Ben Bernanke's Paper Dollar Embodies Systemic Risk

The paper dollar is now the single most important source of systemic risk to the financial system, the world economy, and the security of the American people.

That is the lesson of the past 100 years that Federal Reserve Chairman Ben Bernanke did not teach during his four lectures at George Washington University’s Graduate School of Business. Instead, he celebrated the importance of the extraordinary powers he and his fellow governors have to manipulate interest rates and the value of the dollar in the name of economic growth and stability.

In so doing, he ignored completely that the ever growing need for heroic interventions by the Fed is itself being created by the paper dollar system he celebrates.
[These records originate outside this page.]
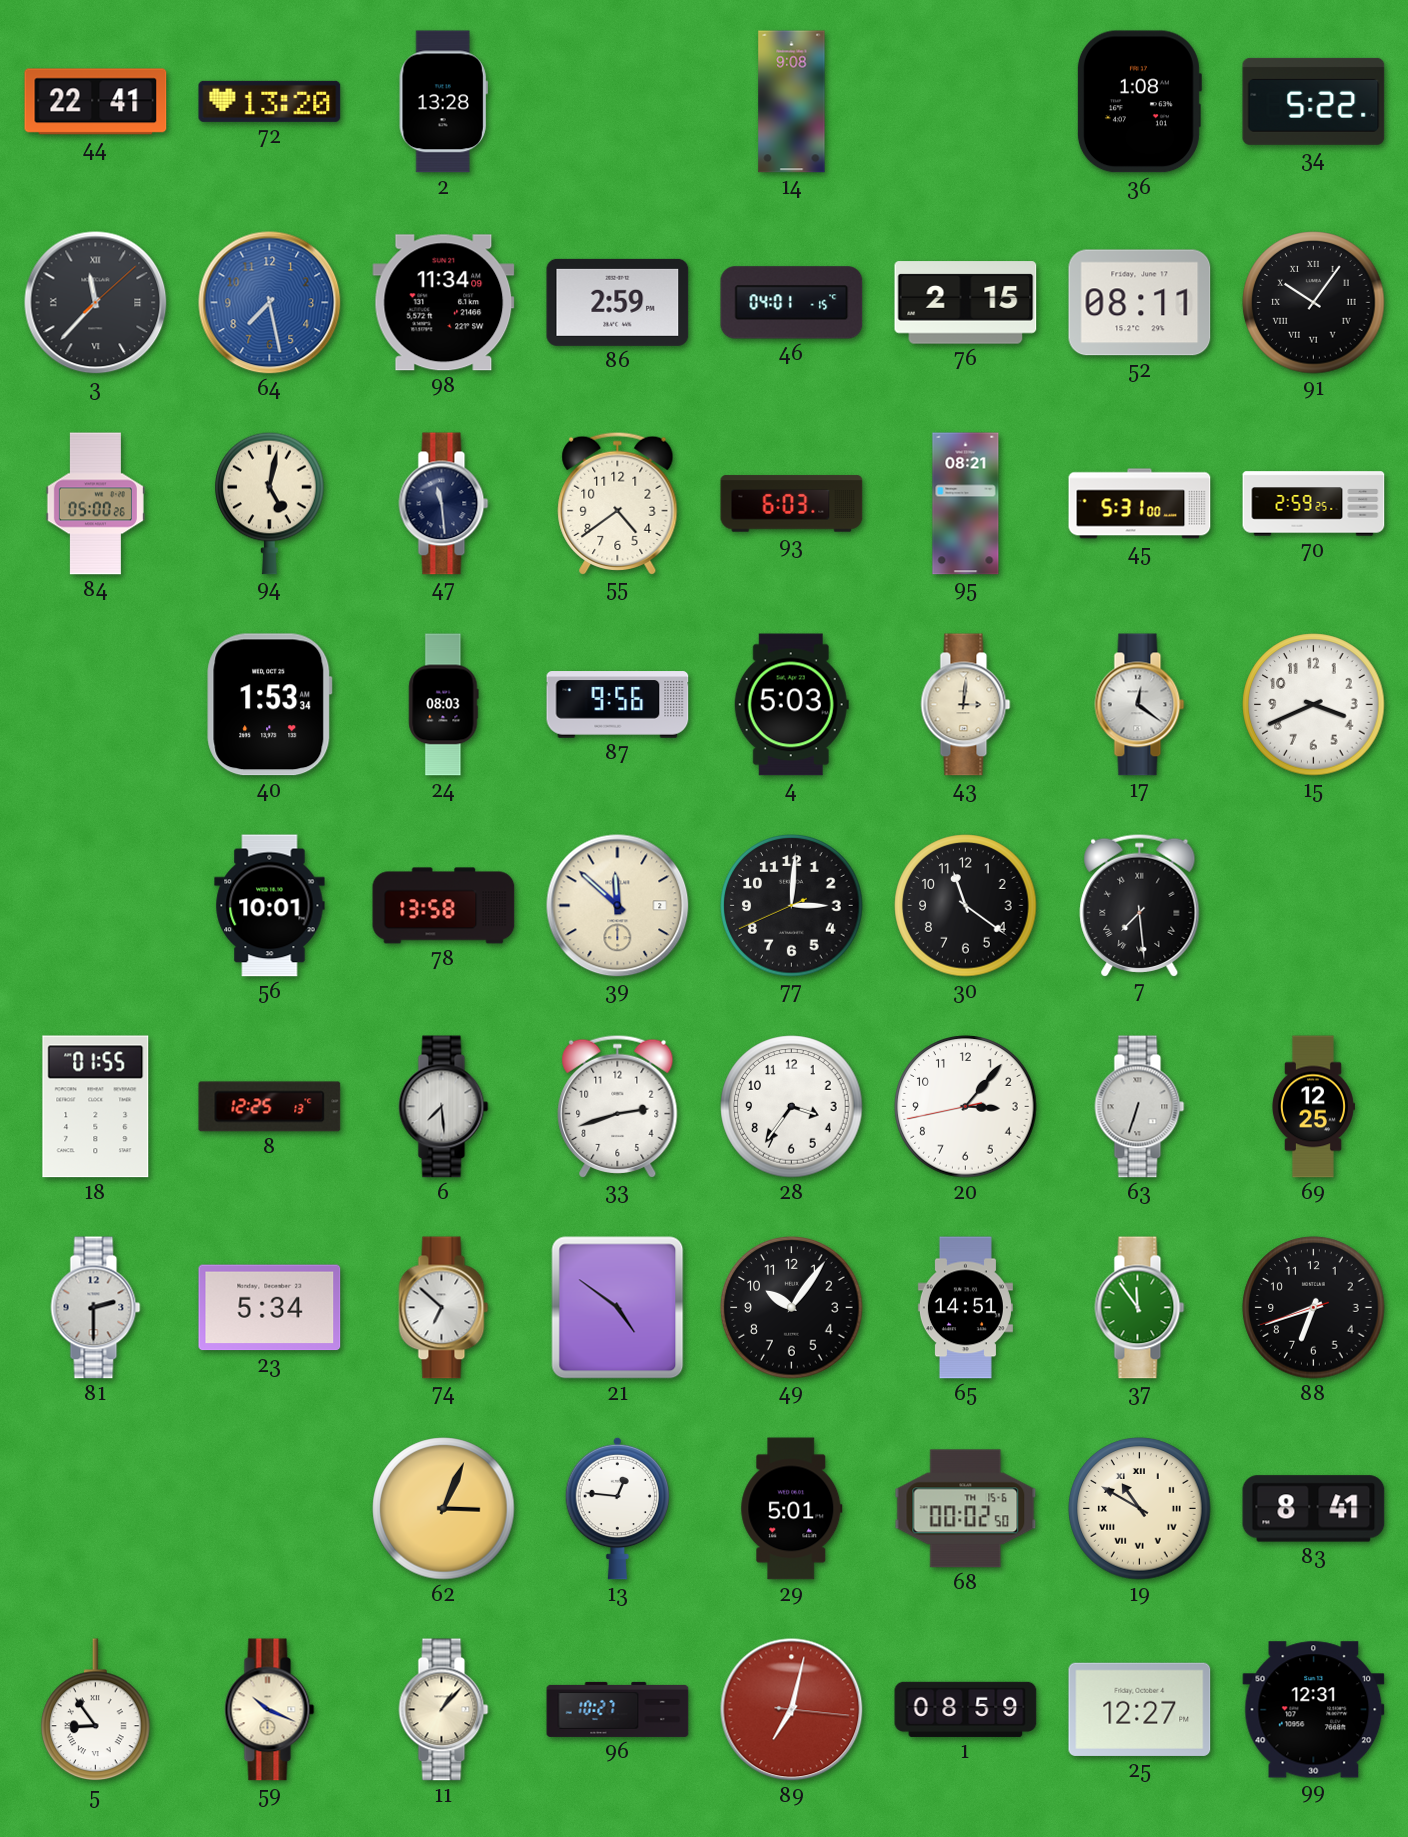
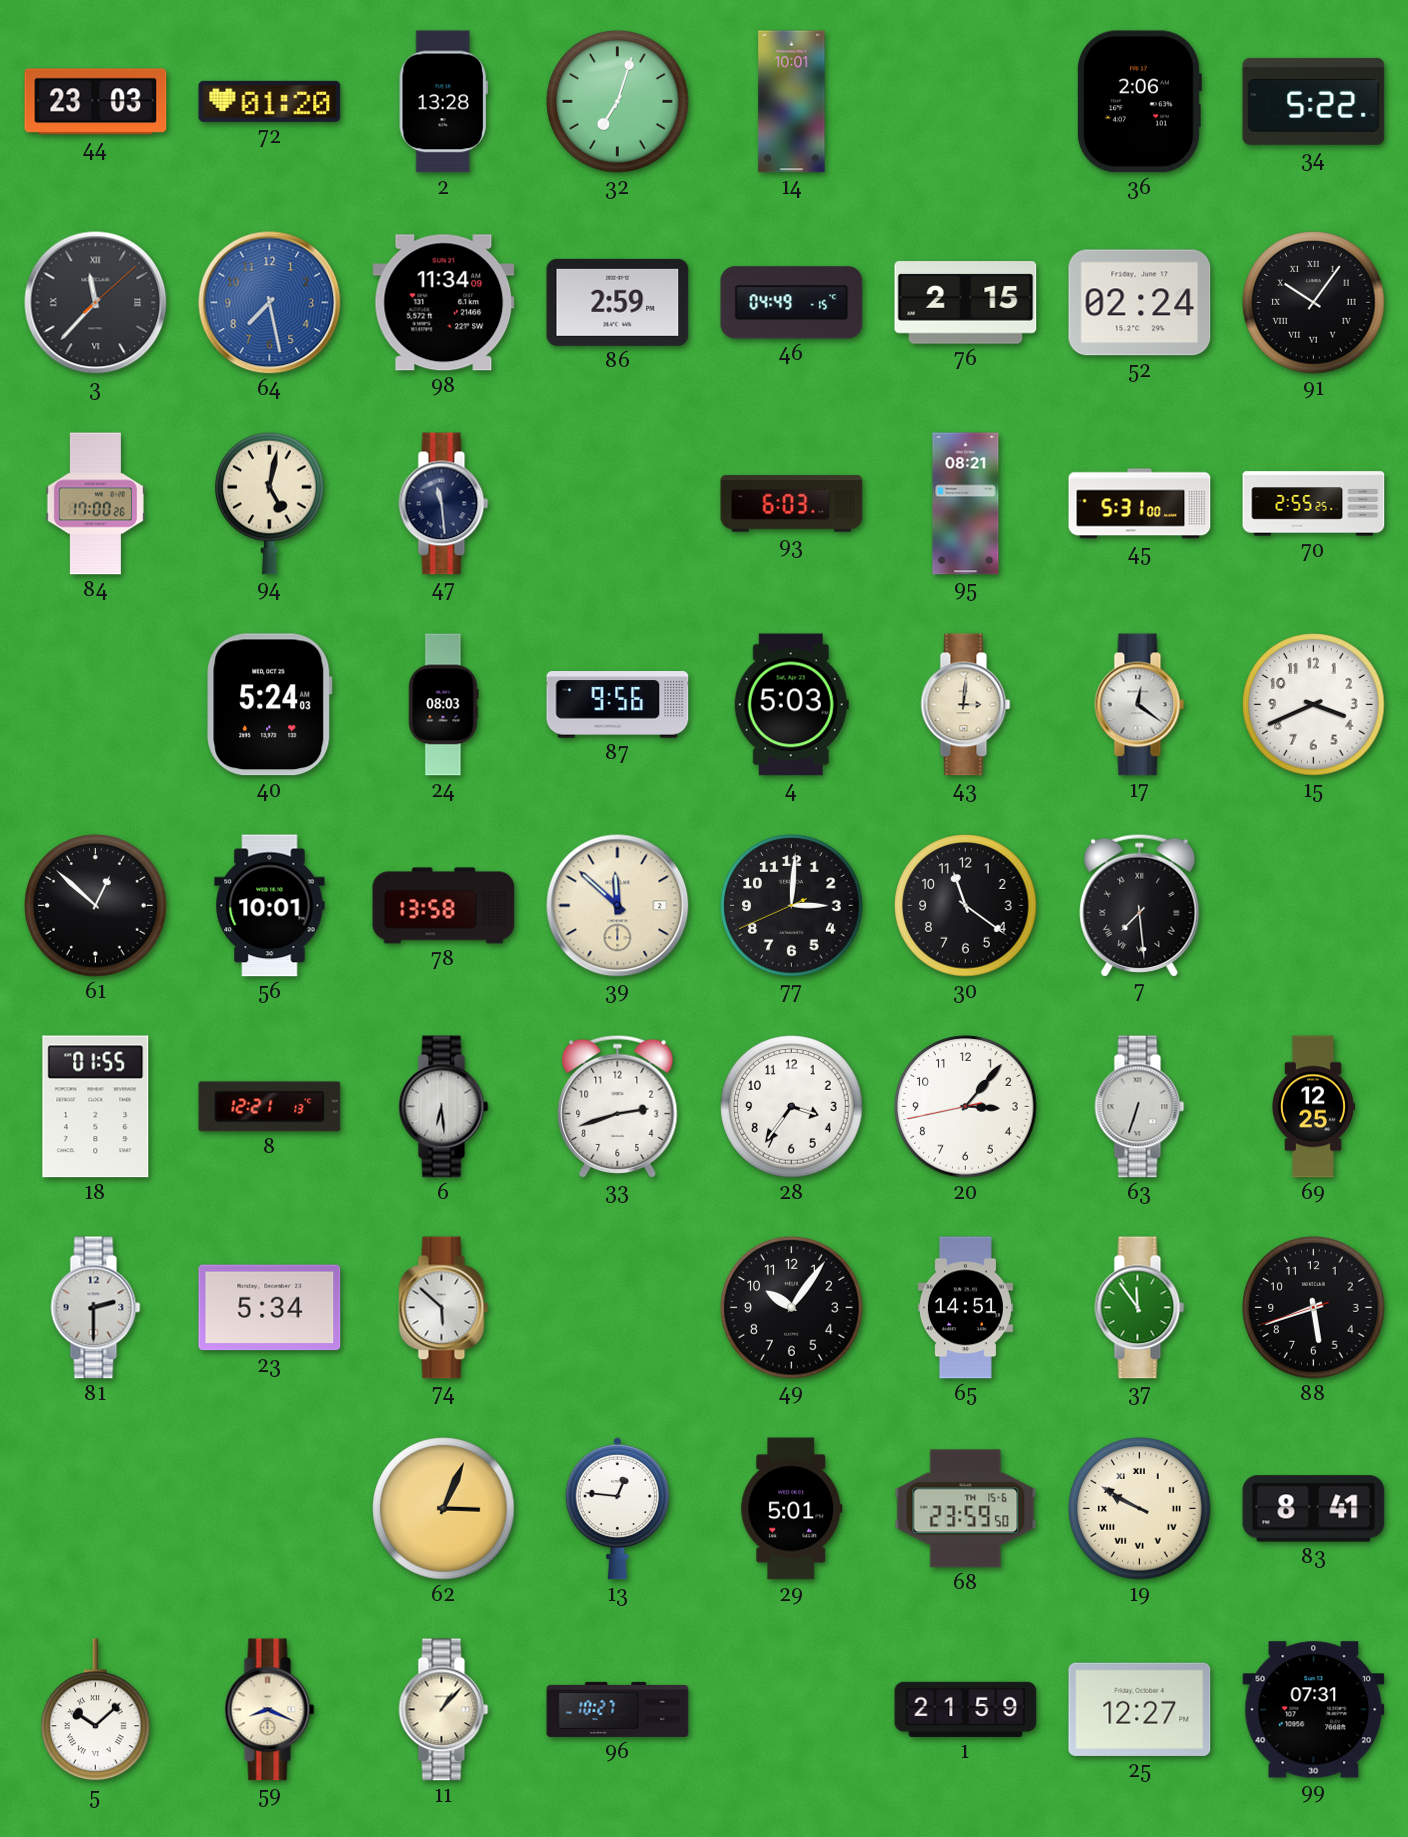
44: 22:41 -> 23:03
72: 13:20 -> 01:20
32: none -> 7:03
14: 9:08 -> 10:01
36: 1:08 -> 2:06
46: 04:01 -> 04:49
52: 08:11 -> 02:24
84: 05:00 -> 17:00
55: 4:39 -> none
70: 2:59 -> 2:55
40: 1:53 -> 5:24
61: none -> 12:52
8: 12:25 -> 12:21
6: 7:29 -> 6:29
74: 6:52 -> 5:52
21: 4:51 -> none
88: 6:41 -> 5:41
68: 00:02 -> 23:59
19: 10:50 -> 9:50
5: 8:54 -> 10:08
59: 10:19 -> 8:19
89: 7:02 -> none
1: 08:59 -> 21:59
99: 12:31 -> 07:31
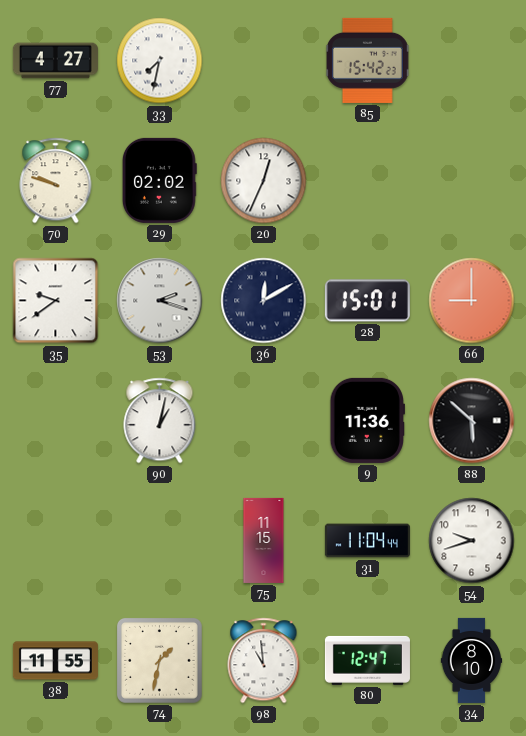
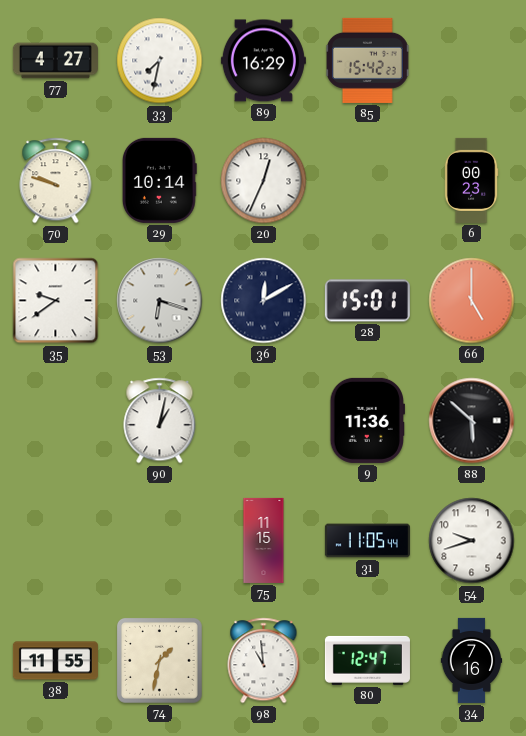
89: none -> 16:29
29: 02:02 -> 10:14
6: none -> 00:23
53: 2:18 -> 6:18
66: 9:00 -> 5:00
31: 11:04 -> 11:05
34: 8:10 -> 7:16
This failure is all the more telling because Mr. Bernanke states up front that central banks perform two critical functions: The first is to “achieve macroeconomic stability.” By that, he generally means “stable growth in the economy, avoiding big swings, recessions and the like, and keeping inflation low and stable.” The second is to provide “financial stability” by either trying to prevent or mitigate financial panics or financial crises.

On both counts, the paper dollar system in effect since the final link between the dollar and gold was broken in 1971 has failed and failed miserably when compared to the results produced under the gold standard.

Let’s begin by stipulating that we agree with Chairman Bernanke’s point that the gold standard is not a perfect monetary system. What is?

The more important question is which system, the gold standard or the paper dollar, provides more macroeconomic stability and fewer financial crises.